═══ TASK INPUTS ═══

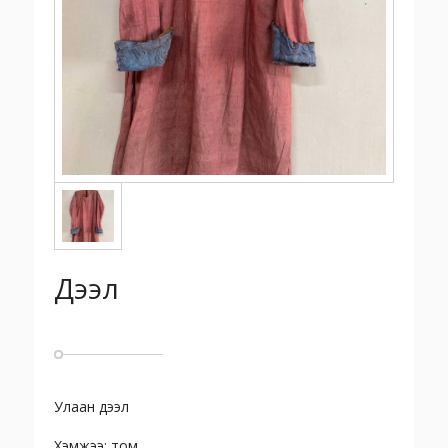
Дээл
Улаан дээл
Хэмжээ: том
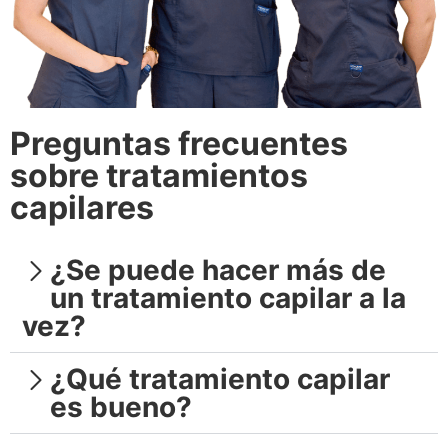
Preguntas frecuentes
sobre tratamientos
capilares
¿Se puede hacer más de
un tratamiento capilar a la
vez?
¿Qué tratamiento capilar
es bueno?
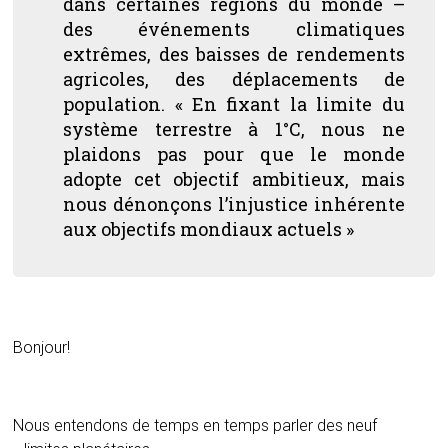
dans certaines régions du monde –
des événements climatiques
extrêmes, des baisses de rendements
agricoles, des déplacements de
population. « En fixant la limite du
système terrestre à 1°C, nous ne
plaidons pas pour que le monde
adopte cet objectif ambitieux, mais
nous dénonçons l’injustice inhérente
aux objectifs mondiaux actuels »
Bonjour!
Nous entendons de temps en temps parler des neuf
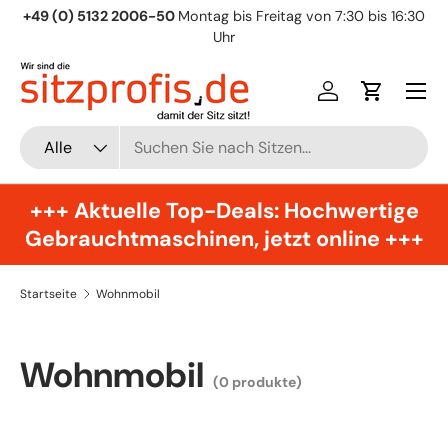
+49 (0) 5132 2006-50
Montag bis Freitag von 7:30 bis 16:30
Direkt zum Inhalt
Uhr
Menü
Einloggen
Einkaufsw
Suchen
Art
Alle
+++ Aktuelle Top-Deals: Hochwertige
Gebrauchtmaschinen, jetzt online +++
Startseite
Wohnmobil
Wohnmobil
(0 produkte)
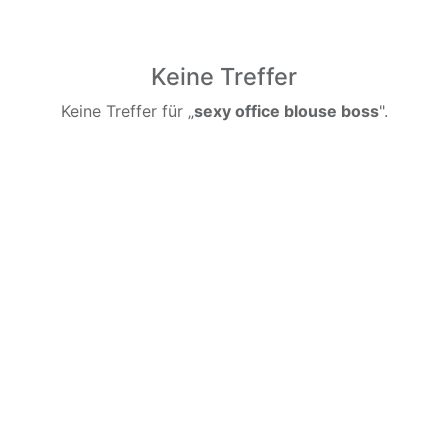
Keine Treffer
Keine Treffer für „
sexy office blouse boss
".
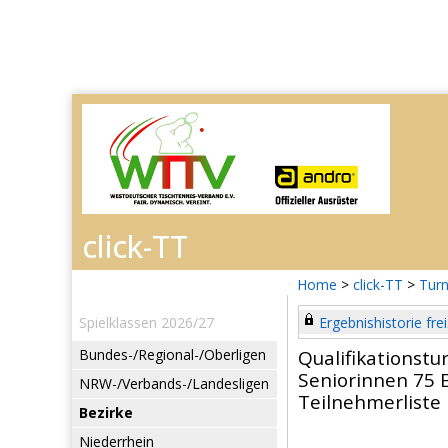
Home
>
click-TT
>
Turn
Spielklassen 2026/27
Ergebnishistorie frei
Bundes-/Regional-/Oberligen
Qualifikationstu
Seniorinnen 75 E
NRW-/Verbands-/Landesligen
Teilnehmerliste
Bezirke
Niederrhein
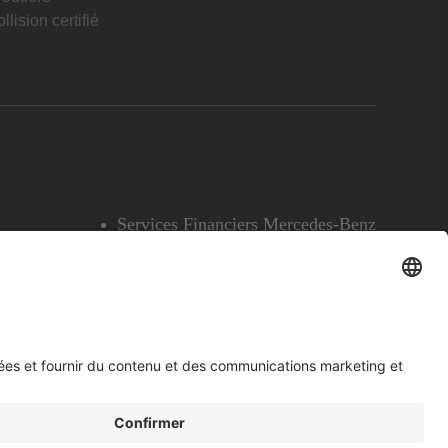
llision certifié
Services Financiers Mercedes-Benz
Accessibilité
Témoins
English
Voir l’avertissement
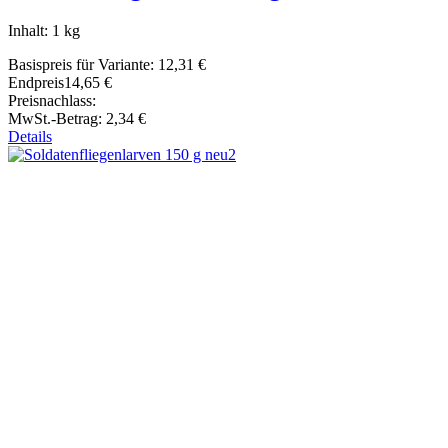
Inhalt: 1 kg
Basispreis für Variante:
12,31 €
Endpreis
14,65 €
Preisnachlass:
MwSt.-Betrag:
2,34 €
Details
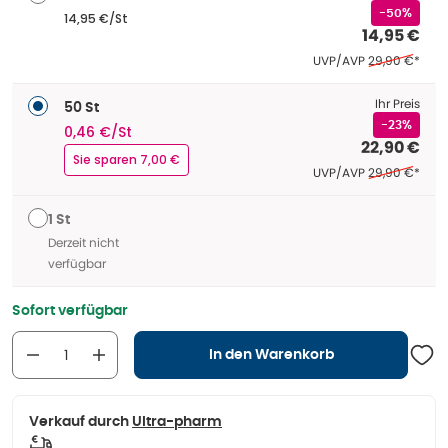
-50%
14,95 €/St
14,95 €
Ehemaliger Pre
UVP/AVP
29,90 €
*
Ihr Preis
50 St
-23%
0,46 €/St
22,90 €
Sie sparen 7,00 €
Ehemaliger Pre
UVP/AVP
29,90 €
*
1 St
Derzeit nicht
verfügbar
Sofort verfügbar
In den Warenkorb
Verkauf durch
Ultra-pharm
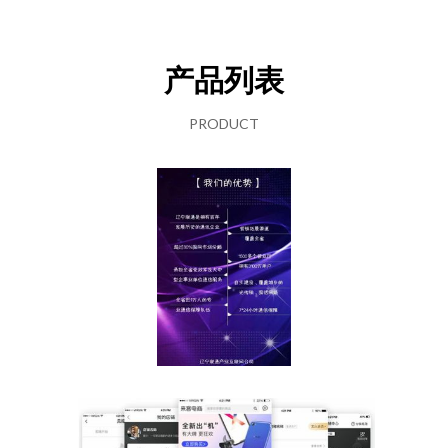
产品列表
PRODUCT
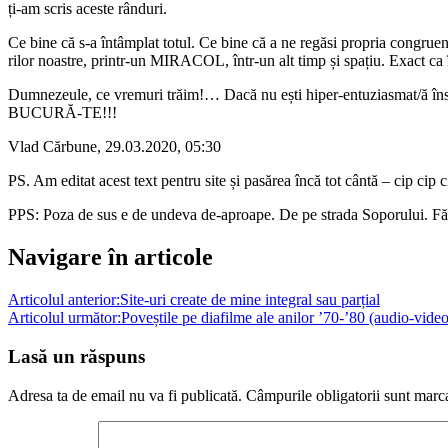
Comentariu
*
Nume
*
Email
*
Site web
Află când scriu ceva nou
Dacă vrei, lasă-mi adresa ta de mail și te anunț când scriu ceva nou
Email*
Caută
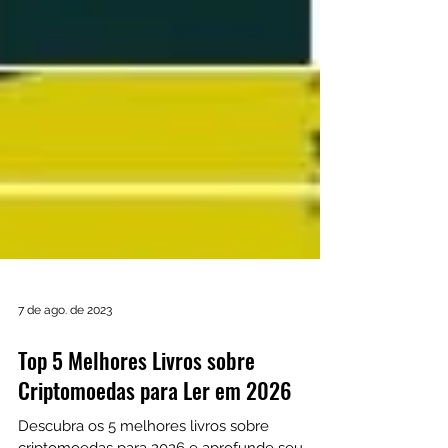
7 de ago. de 2023
Top 5 Melhores Livros sobre
Criptomoedas para Ler em 2026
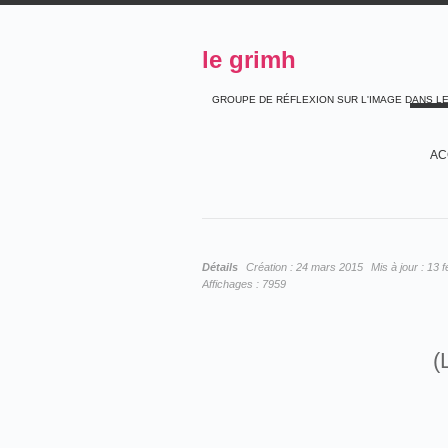
le grimh
GROUPE DE RÉFLEXION SUR L'IMAGE DANS L
AC
Détails
Création :
24 mars 2015
Mis à jour :
13 f
Affichages :
7959
(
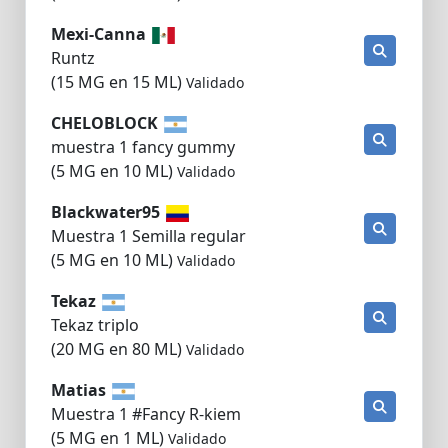
Mexi-Canna
Runtz
(15 MG en 15 ML)
Validado
CHELOBLOCK
muestra 1 fancy gummy
(5 MG en 10 ML)
Validado
Blackwater95
Muestra 1 Semilla regular
(5 MG en 10 ML)
Validado
Tekaz
Tekaz triplo
(20 MG en 80 ML)
Validado
Matias
Muestra 1 #Fancy R-kiem
(5 MG en 1 ML)
Validado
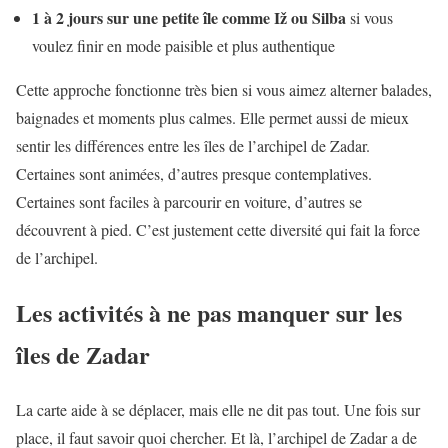
1 à 2 jours sur une petite île comme Iž ou Silba
si vous
voulez finir en mode paisible et plus authentique
Cette approche fonctionne très bien si vous aimez alterner balades,
baignades et moments plus calmes. Elle permet aussi de mieux
sentir les différences entre les îles de l’archipel de Zadar.
Certaines sont animées, d’autres presque contemplatives.
Certaines sont faciles à parcourir en voiture, d’autres se
découvrent à pied. C’est justement cette diversité qui fait la force
de l’archipel.
Les activités à ne pas manquer sur les
îles de Zadar
La carte aide à se déplacer, mais elle ne dit pas tout. Une fois sur
place, il faut savoir quoi chercher. Et là, l’archipel de Zadar a de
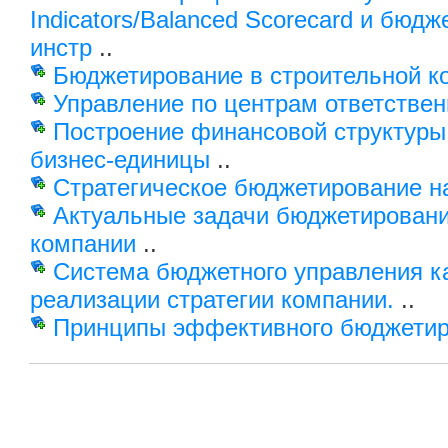
Indicators/Balanced Scorecard и бюд
инстр
..
Бюджетирование в строительной к
Управление по центрам ответствен
Построение финансовой структуры
бизнес-единицы
..
Стратегическое бюджетирование н
Актуальные задачи бюджетировани
компании
..
Система бюджетного управления к
реализации стратегии компании.
..
Принципы эффективного бюджети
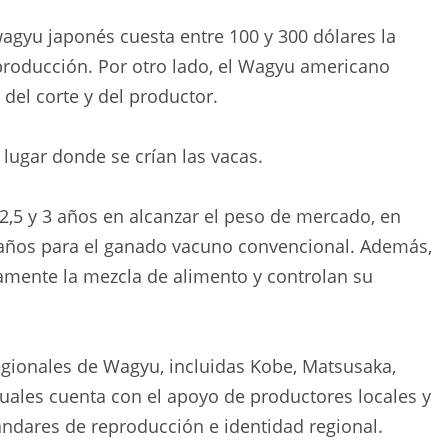
agyu japonés cuesta entre 100 y 300 dólares la
e producción. Por otro lado, el Wagyu americano
 del corte y del productor.
 lugar donde se crían las vacas.
2,5 y 3 años en alcanzar el peso de mercado, en
años para el ganado vacuno convencional. Además,
mente la mezcla de alimento y controlan su
gionales de Wagyu, incluidas Kobe, Matsusaka,
uales cuenta con el apoyo de productores locales y
ndares de reproducción e identidad regional.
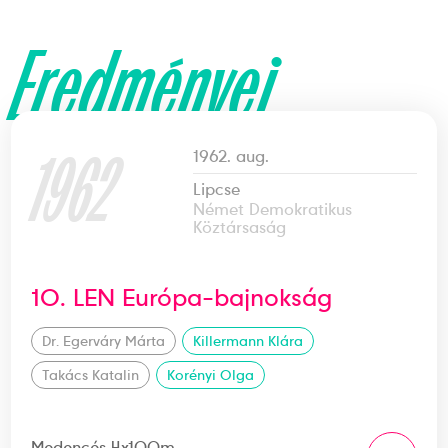
Eredményei
1962
1962. aug.
Lipcse
Német Demokratikus
Köztársaság
10. LEN Európa-bajnokság
Dr. Egerváry Márta
Killermann Klára
Takács Katalin
Korényi Olga
Medencés 4x100m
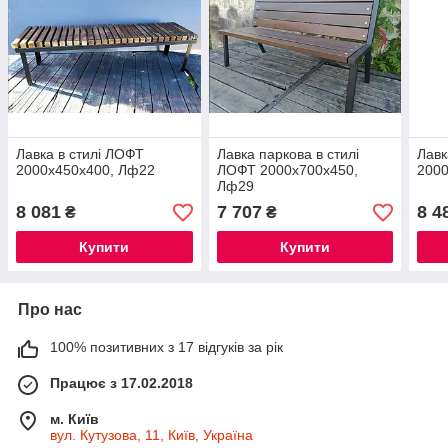
Лавка в стилі ЛОФТ
Лавка паркова в стилі
Лавк
2000х450х400, Лф22
ЛОФТ 2000х700х450,
200
Лф29
8 081
7 707
8 4
₴
₴
Купити
Купити
Про нас
100% позитивних з 17 відгуків за рік
Працює з 17.02.2018
м. Київ
вул. Кутузова, 11, Київ, Україна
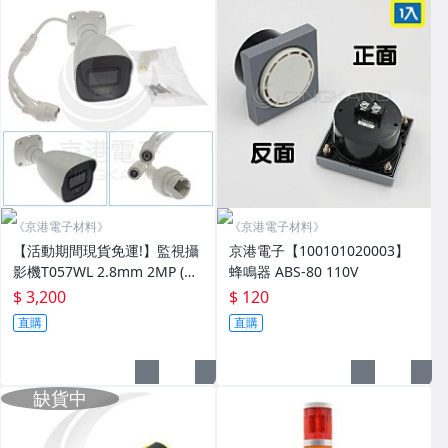
《京港電子材料》
《京港電子材料》
【活動期間現貨免運!】監視攝
京港電子【100101020003】
影機T057WL 2.8mm 2MP (再
蜂鳴器 ABS-80 110V
加送變壓器DVE12V/1A) 含稅
$ 3,200
$ 120
價
直購
直購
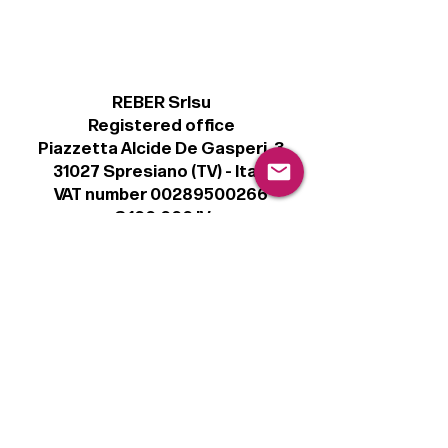
REBER Srlsu
Registered office
Piazzetta Alcide De Gasperi, 3
31027 Spresiano (TV) - Italy
VAT number 00289500266
€ 100.000 IV
info@r41.it
Legal
Terms & Conditions
Privacy Policy
Cookie Policy
Follow
Sign up to get the latest news on our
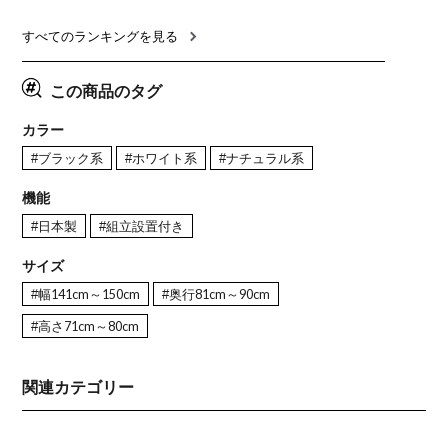
ル 4人 食卓テーブル おしゃれ
ナチュラル ブラウン(幅
ブル 格子
ナチュラルモダン 韓国インテ
165cm 食卓テーブル×1 食卓
レー ナチ
リア風 グレージュ
椅子×4)
すべてのランキングを見る
この商品のタグ
カラー
#ブラック系
#ホワイト系
#ナチュラル系
機能
#日本製
#組立設置付き
サイズ
#幅141cm～150cm
#奥行81cm～90cm
#高さ71cm～80cm
関連カテゴリー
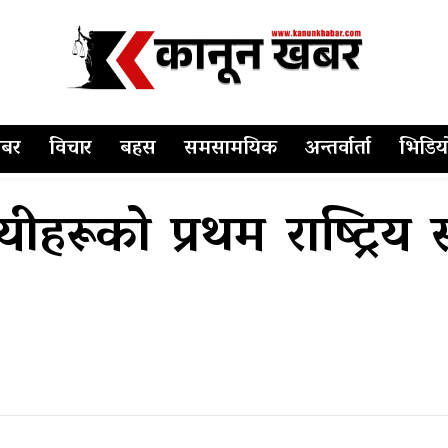
बर
विचार
बहस
समसामयिक
अन्तर्वार्ता
भिडिय
ीहरूको प्रथम राष्ट्रिय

═══

#### [WHAT YOU SHOULD DO]
Going through the entries above, report how many lines include the string "office". The number alone is the answer.

#### [RESULT]
2